1008.- Effets extra-fiscaux d’une décision rejetant une demande de révision du classement de parcelles cadastrales.- Selon la même logique, à l’occasion d’un arrêt du 6 décembre 2021, le Conseil d’Etat a eu l’occasion de précise que « lorsque des effets notables autres que fiscaux sont susceptibles de résulter du refus opposé par l’administration à une demande de révision du classement de parcelles cadastrales, cette décision peut être contestée par la voie du recours pour excès de pouvoir, nonobstant la possibilité pour le contribuable de former un recours de plein contentieux devant le juge de l’impôt en vue d’obtenir, le cas échéant, les restitutions d’impôt résultant de la révision du classement de ces parcelles » (requête numéro 438209, préc.). En l’espèce le requérant faisait état des conséquences de ce refus au regard de ses droits à retraite et des aides européennes susceptibles de lui être accordées. Le Conseil d’Etat estime que « eu égard aux effets notables autres que fiscaux susceptibles de résulter de la décision de refus (…) ce refus constitue un acte détachable de la procédure d’imposition à la taxe foncière sur les propriétés non bâties, qui peut être contesté par la voie du recours pour excès de pouvoir.
Même précisément circonscrit le champ de la jurisprudence Société Fairvesta / Société numéricable est donc susceptible de s’étendre dans d’autres domaines comme le démontrent plusieurs décisions récentes.
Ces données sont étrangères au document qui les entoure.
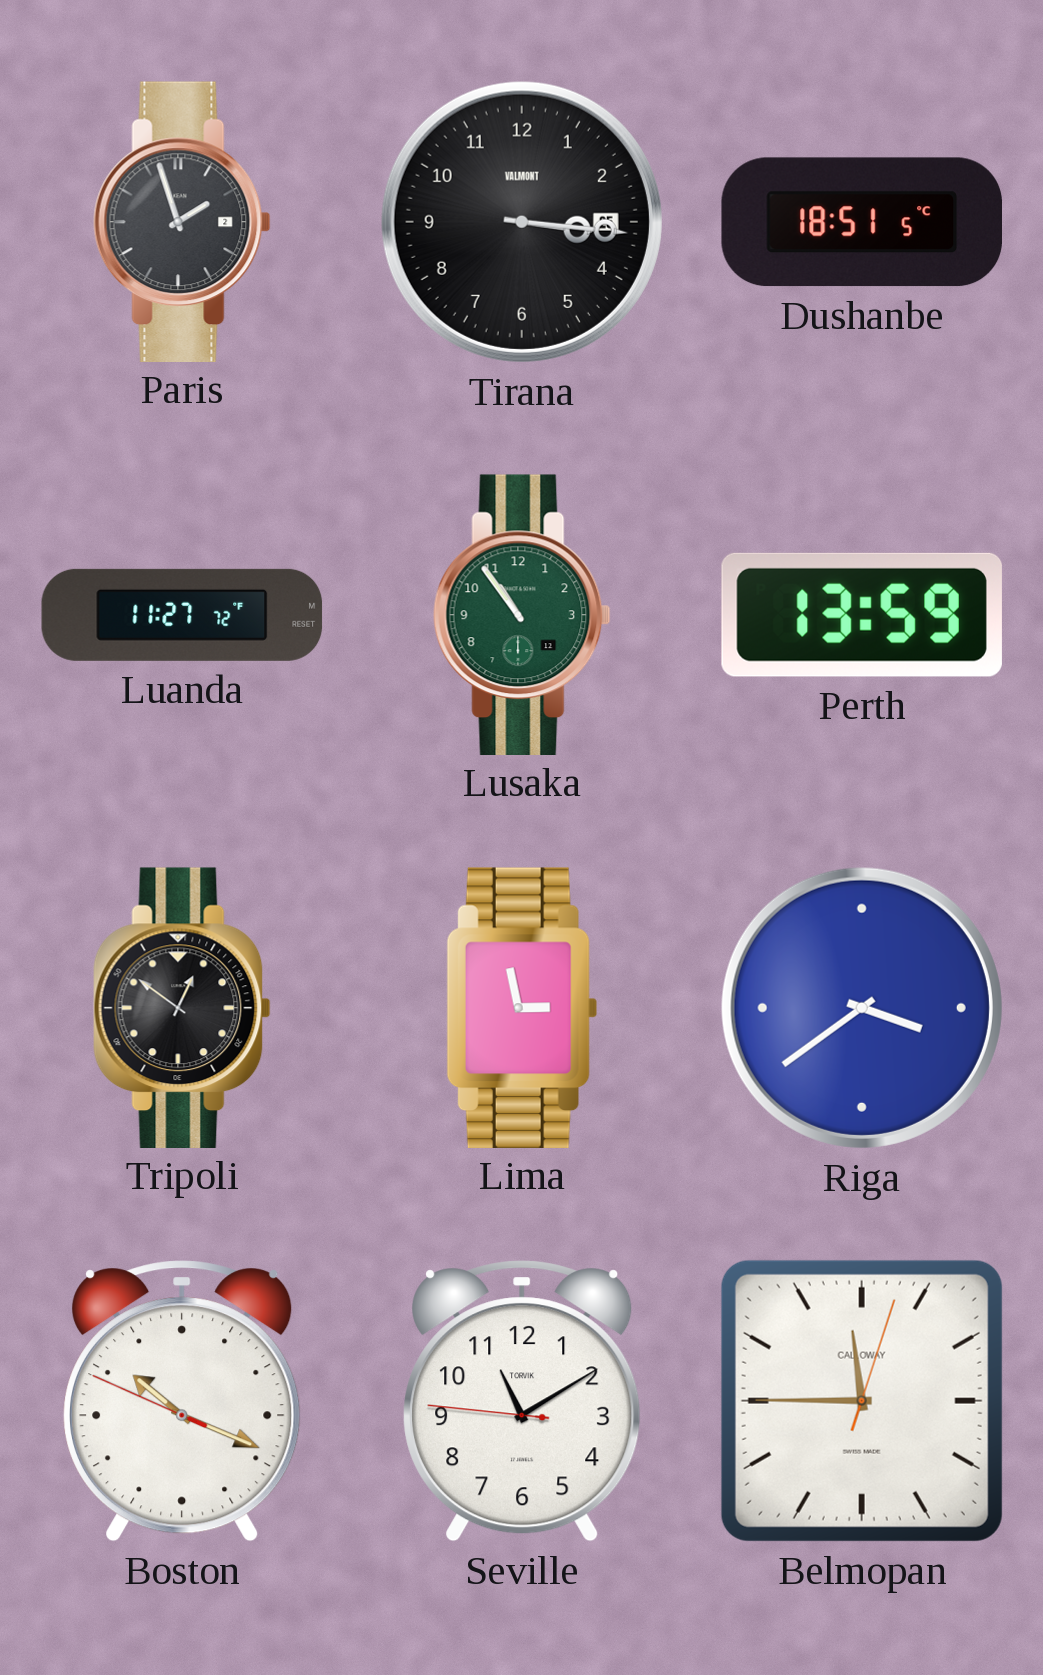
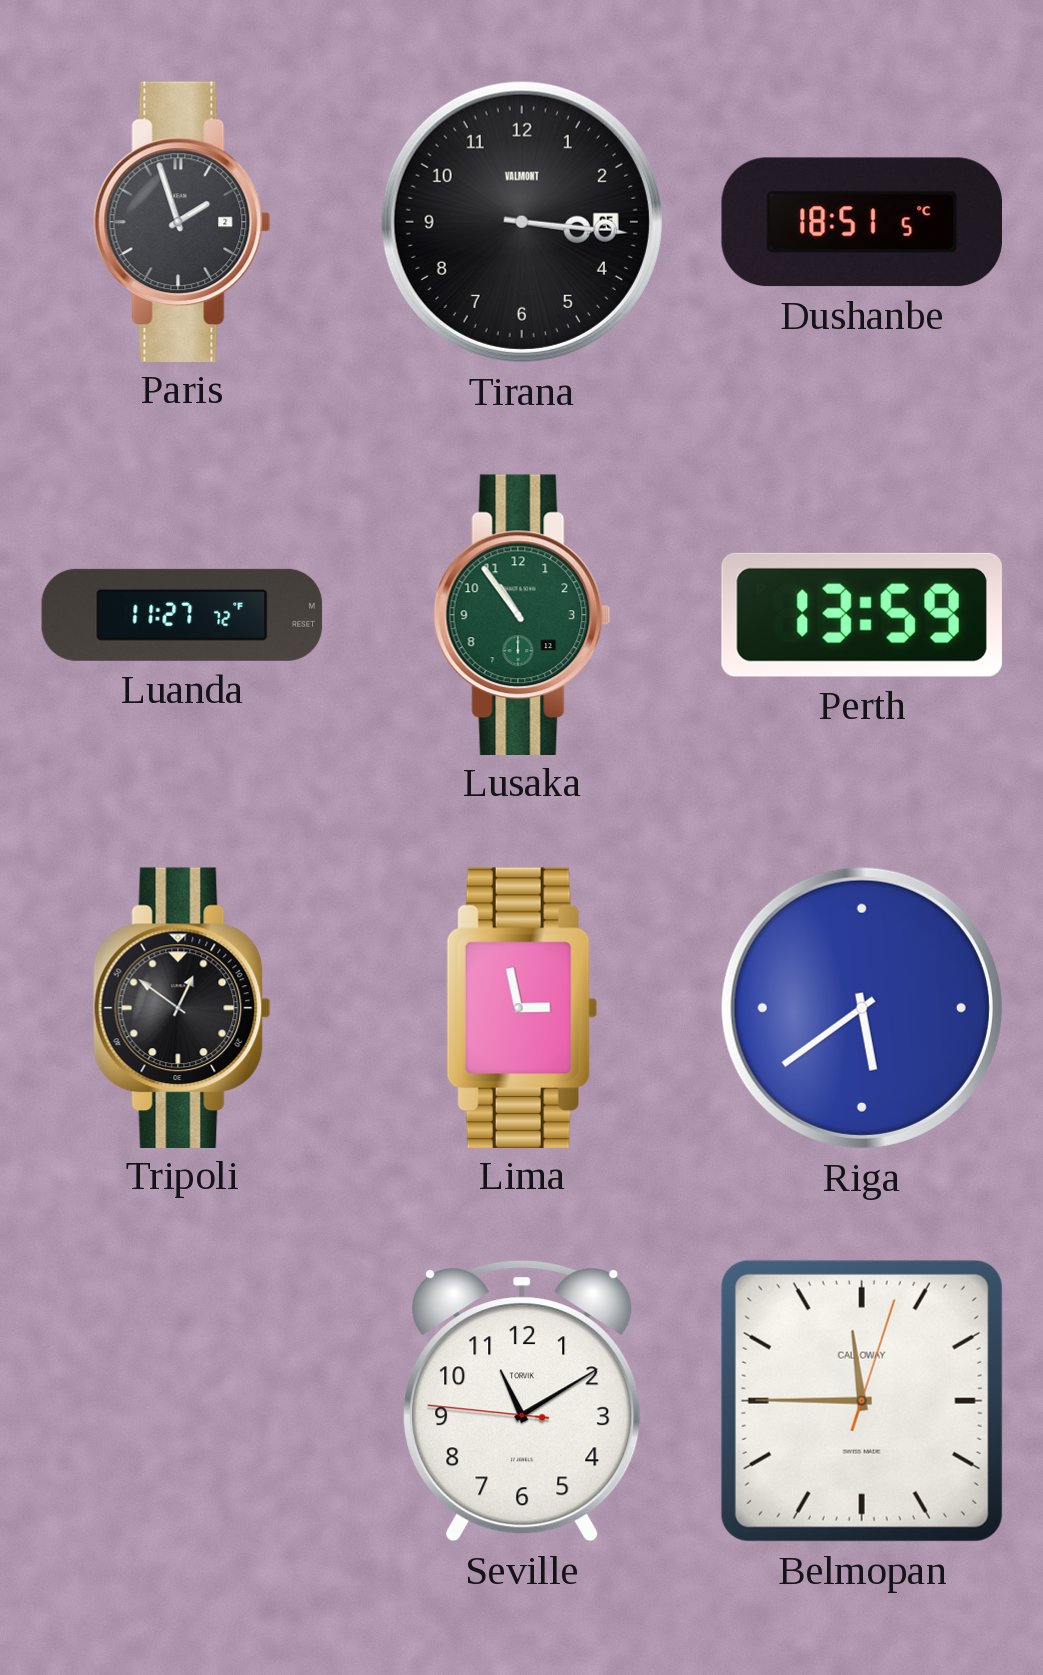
Riga: 3:39 -> 5:39
Boston: 10:18 -> none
1009.- Effets notables de nature politique.- A l’occasion de l’arrêt d’Assemblée Le Pen du 18 juillet 2019 (requête numéro 426389 : Rec., p. 326 ; AJDA 2019, p. 1994, chron. Malverti et Beaufils ; Dr. adm. 2019, comm. 51, note Boda et Pouyau), le Conseil d’Etat a ainsi admis que l’appréciation dont la Haute autorité pour la transparence de la vie publique (HATVP) décide d’assortir la déclaration de situation patrimoniale d’un parlementaire fait grief à celui-ci. Les conséquences de cette appréciation ne sont ni juridiques, ni économiques, comme dans le cadre des arrêts de 2016, mais politiques et il faut aussi noter que l’autorité en cause n’est pas intervenue dans le cadre d’une mission de régulation. Plus précisément, ce qui est pris en considération c’est le fait que la prise de position de la HATVP qui est rendue publique « est de nature à produire, sur la personne du député qu’elle concerne, des effets notables, notamment en termes de réputation, qui au demeurant sont susceptibles d’avoir une influence sur le comportement des personnes, et notamment des électeurs, auxquelles elle s’adresse ».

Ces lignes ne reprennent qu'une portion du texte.